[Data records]
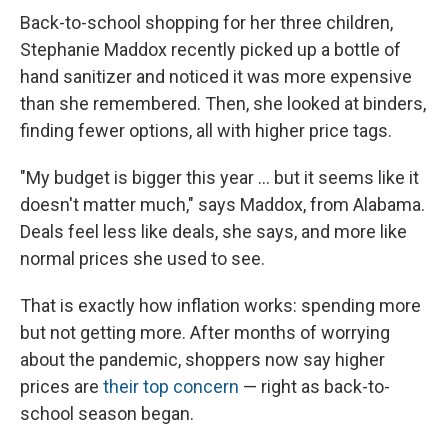
Back-to-school shopping for her three children,
Stephanie Maddox recently picked up a bottle of
hand sanitizer and noticed it was more expensive
than she remembered. Then, she looked at binders,
finding fewer options, all with higher price tags.
"My budget is bigger this year ... but it seems like it
doesn't matter much," says Maddox, from Alabama.
Deals feel less like deals, she says, and more like
normal prices she used to see.
That is exactly how inflation works: spending more
but not getting more. After months of worrying
about the pandemic, shoppers now say higher
prices are
their top concern
— right as back-to-
school season began.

What the exercise asks | Of all the entries above, repeat only the lines from the line that has "hand sanitizer and" to the line that has "Deals feel less", both lines included, exactly.

Response |
hand sanitizer and noticed it was more expensive
than she remembered. Then, she looked at binders,
finding fewer options, all with higher price tags.
"My budget is bigger this year ... but it seems like it
doesn't matter much," says Maddox, from Alabama.
Deals feel less like deals, she says, and more like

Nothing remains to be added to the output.